WHAT YOU WILL DO: Output all entries exactly as they appear and skip the pictures.

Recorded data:
[Start of Attachment]

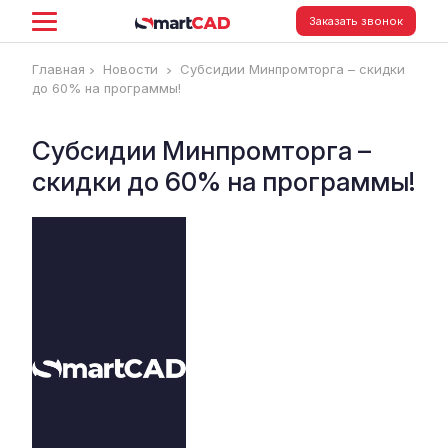
Заказать звонок
Главная
Новости
Субсидии Минпромторга – скидки
до 60% на программы!
Субсидии Минпромторга –
скидки до 60% на программы!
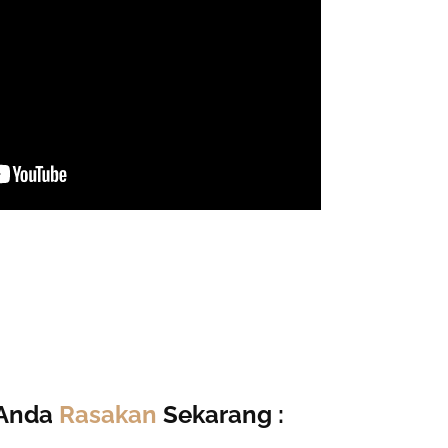
g Anda
Rasakan
Sekarang :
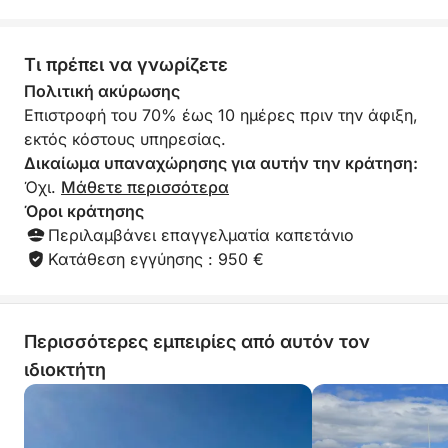
Αν αναζητάτε την απόλυτη εμπειρία περιπέτειας
στην Costa del Sol, αυτή η τετράωρη κρουαζιέρα
Τι πρέπει να γνωρίζετε
προσφέρει με κάθε τρόπο.
Πολιτική ακύρωσης
Επιστροφή του 70% έως 10 ημέρες πριν την άφιξη,
εκτός κόστους υπηρεσίας.
Δικαίωμα υπαναχώρησης για αυτήν την κράτηση:
Όχι.
Μάθετε περισσότερα
Όροι κράτησης
Περιλαμβάνει επαγγελματία καπετάνιο
Κατάθεση εγγύησης : 950 €
Περισσότερες εμπειρίες από αυτόν τον
ιδιοκτήτη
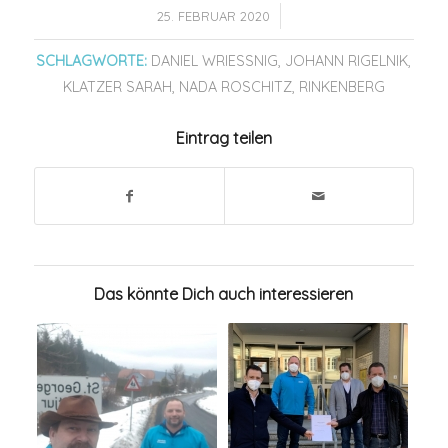
/
25. FEBRUAR 2020
SCHLAGWORTE:
DANIEL WRIESSNIG
,
JOHANN RIGELNIK
,
KLATZER SARAH
,
NADA ROSCHITZ
,
RINKENBERG
Eintrag teilen
Das könnte Dich auch interessieren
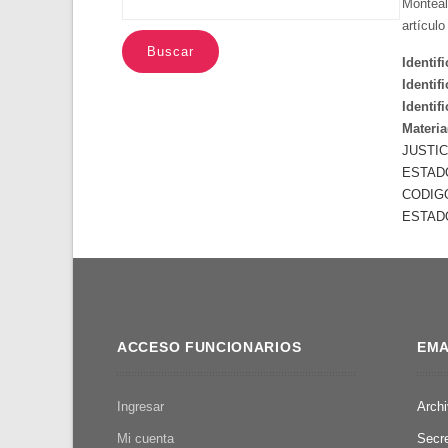
Monteale
artícul
Identif
Identif
Identif
Materia
JUSTIC
ESTAD
CODIGO
ESTAD
ACCESO FUNCIONARIOS
EMA
Ingresar
Arch
Mi cuenta
Secr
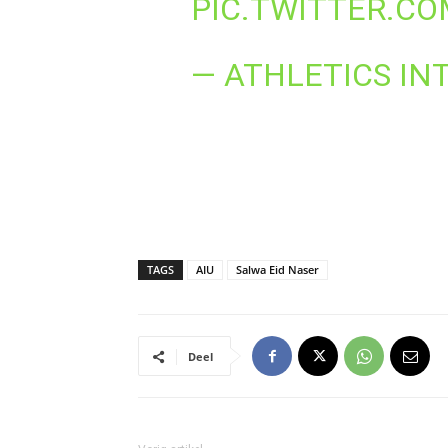
PIC.TWITTER.CO
— ATHLETICS IN
TAGS
AIU
Salwa Eid Naser
Deel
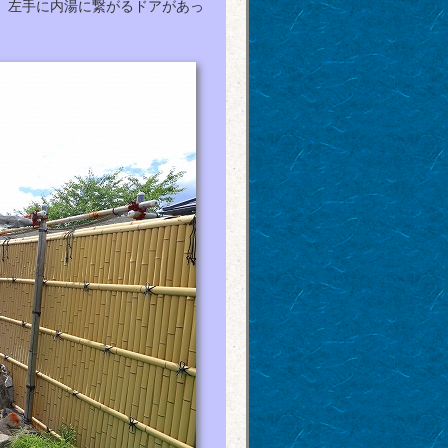
、左手に内湯に繋がるドアがあっ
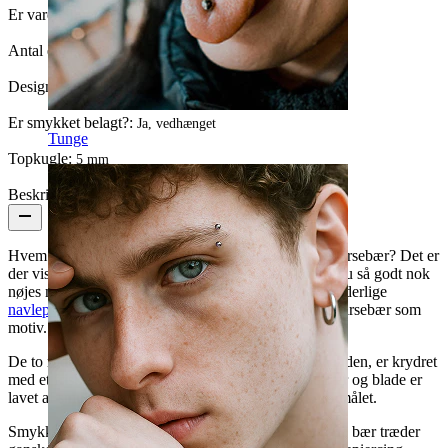
Er varen limet?:
Ja
Antal enheder:
1
Design:
Bær
Er smykket belagt?:
Ja, vedhænget
Tunge
Topkugle:
5 mm
Beskrivelse
Hvem elsker ikke smagen af dejlige saftige og søde kirsebær? Det er
der vist ikke mange som kan sige sig fri for. Her må du så godt nok
nøjes med synet af samme, i form af denne helt vidunderlige
navlepiercing
af kirurgisk stål, med lækre solmodne kirsebær som
motiv.
De to røde kirsebær som sidder lidt forskudt fra hinanden, er krydret
med et friskt græsgrønt blad over hvert bær. Både bær og blade er
lavet af smukke facétslebne sten som er formet til formålet.
Smykket her er helt uden løse vedhæng, de flotte røde bær træder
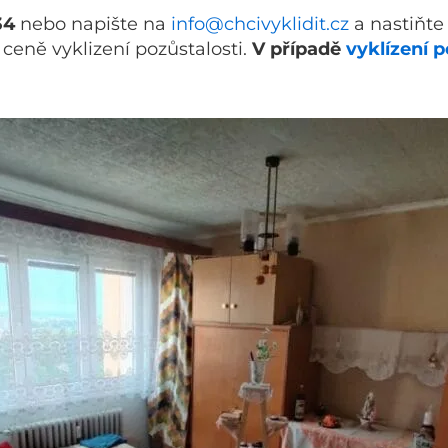
34
nebo napište na
info@chcivyklidit.cz
a nastiňte
eně vyklizení pozůstalosti.
V případě
vyklízení 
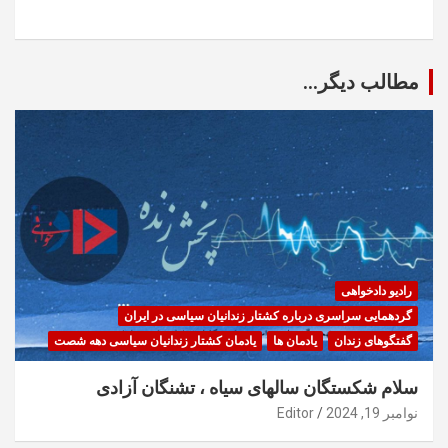
مطالب دیگر...
رادیو دادخواهی
گردهمایی سراسری درباره کشتار زندانیان سیاسی در ایران
گفتگوهای زندان
یادمان ها
یادمان کشتار زندانیان سیاسی دهه شصت
سلام شکستگان سالهای سیاه ، تشنگان آزادی
نوامبر 19, 2024
Editor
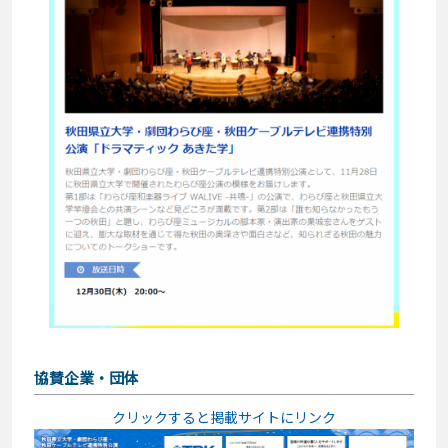
協賛企業・団体
クリックすると掲載サイトにリンク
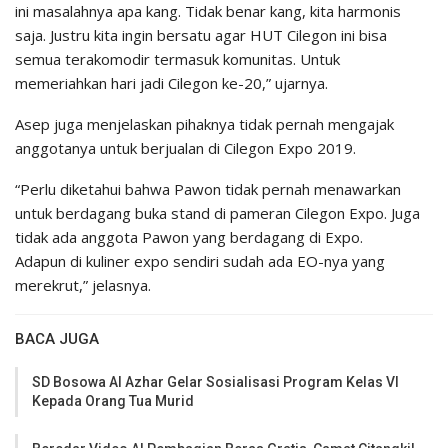
ini masalahnya apa kang. Tidak benar kang, kita harmonis
saja. Justru kita ingin bersatu agar HUT Cilegon ini bisa
semua terakomodir termasuk komunitas. Untuk
memeriahkan hari jadi Cilegon ke-20,” ujarnya.
Asep juga menjelaskan pihaknya tidak pernah mengajak
anggotanya untuk berjualan di Cilegon Expo 2019.
“Perlu diketahui bahwa Pawon tidak pernah menawarkan
untuk berdagang buka stand di pameran Cilegon Expo. Juga
tidak ada anggota Pawon yang berdagang di Expo.
Adapun di kuliner expo sendiri sudah ada EO-nya yang
merekrut,” jelasnya.
BACA JUGA
SD Bosowa Al Azhar Gelar Sosialisasi Program Kelas VI
Kepada Orang Tua Murid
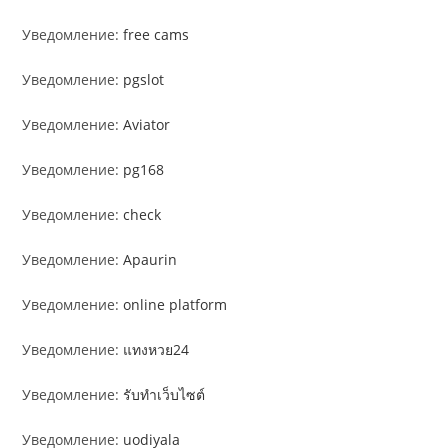
Уведомление:
free cams
Уведомление:
pgslot
Уведомление:
Aviator
Уведомление:
pg168
Уведомление:
check
Уведомление:
Apaurin
Уведомление:
online platform
Уведомление:
แทงหวย24
Уведомление:
รับทำเว็บไซต์
Уведомление:
uodiyala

[End of Attachment]

ANSWER:
Заказать звонок
Главная
Новости
Субсидии Минпромторга – скидки
до 60% на программы!
Субсидии Минпромторга –
скидки до 60% на программы!
g Anda
Rasakan
Sekarang :
Αν αναζητάτε την απόλυτη εμπειρία περιπέτειας
στην Costa del Sol, αυτή η τετράωρη κρουαζιέρα
Τι πρέπει να γνωρίζετε
προσφέρει με κάθε τρόπο.
Πολιτική ακύρωσης
Επιστροφή του 70% έως 10 ημέρες πριν την άφιξη,
εκτός κόστους υπηρεσίας.
Δικαίωμα υπαναχώρησης για αυτήν την κράτηση:
Όχι.
Μάθετε περισσότερα
Όροι κράτησης
Περιλαμβάνει επαγγελματία καπετάνιο
Κατάθεση εγγύησης : 950 €
Περισσότερες εμπειρίες από αυτόν τον
ιδιοκτήτη
/
25. FEBRUAR 2020
SCHLAGWORTE:
DANIEL WRIESSNIG
,
JOHANN RIGELNIK
,
KLATZER SARAH
,
NADA ROSCHITZ
,
RINKENBERG
Eintrag teilen
Das könnte Dich auch interessieren
Monteale
artícul
Identif
Identif
Identif
Materia
JUSTIC
ESTAD
CODIGO
ESTAD
ACCESO FUNCIONARIOS
EMA
Ingresar
Arch
Mi cuenta
Secr
PIC.TWITTER.CO
— ATHLETICS IN
TAGS
AIU
Salwa Eid Naser
Deel
、左手に内湯に繋がるドアがあっ
Er varen limet?:
Ja
Antal enheder:
1
Design:
Bær
Er smykket belagt?:
Ja, vedhænget
Tunge
Topkugle:
5 mm
Beskrivelse
Hvem elsker ikke smagen af dejlige saftige og søde kirsebær? Det er
der vist ikke mange som kan sige sig fri for. Her må du så godt nok
nøjes med synet af samme, i form af denne helt vidunderlige
navlepiercing
af kirurgisk stål, med lækre solmodne kirsebær som
motiv.
De to røde kirsebær som sidder lidt forskudt fra hinanden, er krydret
med et friskt græsgrønt blad over hvert bær. Både bær og blade er
lavet af smukke facétslebne sten som er formet til formålet.
Smykket her er helt uden løse vedhæng, de flotte røde bær træder
34
nebo napište na
info@chcivyklidit.cz
a nastiňte
eně vyklizení pozůstalosti.
V případě
vyklízení 
مطالب دیگر...
رادیو دادخواهی
گردهمایی سراسری درباره کشتار زندانیان سیاسی در ایران
گفتگوهای زندان
یادمان ها
یادمان کشتار زندانیان سیاسی دهه شصت
سلام شکستگان سالهای سیاه ، تشنگان آزادی
نوامبر 19, 2024
Editor
協賛企業・団体
クリックすると掲載サイトにリンク
ini masalahnya apa kang. Tidak benar kang, kita harmonis
saja. Justru kita ingin bersatu agar HUT Cilegon ini bisa
semua terakomodir termasuk komunitas. Untuk
memeriahkan hari jadi Cilegon ke-20,” ujarnya.
Asep juga menjelaskan pihaknya tidak pernah mengajak
anggotanya untuk berjualan di Cilegon Expo 2019.
“Perlu diketahui bahwa Pawon tidak pernah menawarkan
untuk berdagang buka stand di pameran Cilegon Expo. Juga
tidak ada anggota Pawon yang berdagang di Expo.
Adapun di kuliner expo sendiri sudah ada EO-nya yang
merekrut,” jelasnya.
BACA JUGA
SD Bosowa Al Azhar Gelar Sosialisasi Program Kelas VI
Kepada Orang Tua Murid
Уведомление:
free cams
Уведомление:
pgslot
Уведомление:
Aviator
Уведомление:
pg168
Уведомление:
check
Уведомление:
Apaurin
Уведомление:
online platform
Уведомление:
แทงหวย24
Уведомление:
รับทำเว็บไซต์
Уведомление:
uodiyala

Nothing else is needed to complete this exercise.